Autonomous exploration of cluttered environments requires efficient exploration strategies that guarantee safety against potential collisions with unknown random obstacles. This paper presents a novel approach combining a graph neural network-based exploration greedy policy with a safety shield to ensure safe navigation goal selection. The network is trained using reinforcement learning and the proximal policy optimization algorithm to maximize exploration efficiency while reducing the safety shield interventions. However, if the policy selects an infeasible action, the safety shield intervenes to choose the best feasible alternative, ensuring system consistency. Moreover, this paper proposes a reward function that includes a potential field based on the agent's proximity to unexplored regions and the expected information gain from reaching them. Overall, the approach investigated in this paper merges the benefits of the adaptability of reinforcement learning-driven exploration policies and the guarantee ensured by explicit safety mechanisms. Extensive evaluations in simulated environments demonstrate that the approach enables efficient and safe exploration in cluttered environments.

Paper Structure

This paper contains 11 sections, 10 equations, 4 figures, 2 tables.

Figures (4)

  • Figure 1: Overview of the proposed safe reinforcement learning framework for exploring unknown, cluttered arenas, using randomly generated occupancy maps to model tree trunk distribution on a plane parallel to the ground. The image highlights key elements required during training (yellow and gray) and execution (gray).
  • Figure 2: Illustration of the exploration graph extraction, used as observation $o_t$, representing the agent's exploration map. The image depicts a section of the known arena with occupied (black), unknown (gray), and free (white) cells. The agent's position, feasible and unfeasible next-step navigation goals, and frontiers are marked in blue, green, red, and orange, respectively. The graph structure captures node relationships, while the right side highlights a frontier’s local neighborhood and its extracted feature vector.

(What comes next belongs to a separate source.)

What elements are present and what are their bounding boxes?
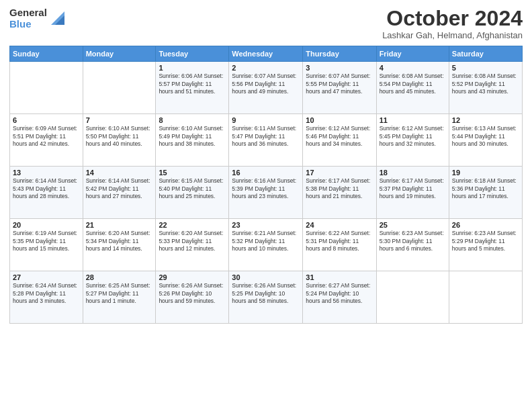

Moreover, the graph's edge thickness is proportional to the distance between connected nodes.
  • Figure 3: From left to right: (a) Mean total reward curve during training, smoothed and scaled to $[0,1]$. (b) Map coverage percentage relative to traversable regions over agent steps in 1000 test environments. (c) Distribution of the percentages of safety shield interventions over agent actions across 1000 test simulations.
  • Figure 4: From left to right: (a)–(b) Map coverage percentage over agent steps in environments with varying sizes of the exploration arena and non-traversable regions. (c) Distribution of safety shield intervention ratio across agent actions for different tree densities.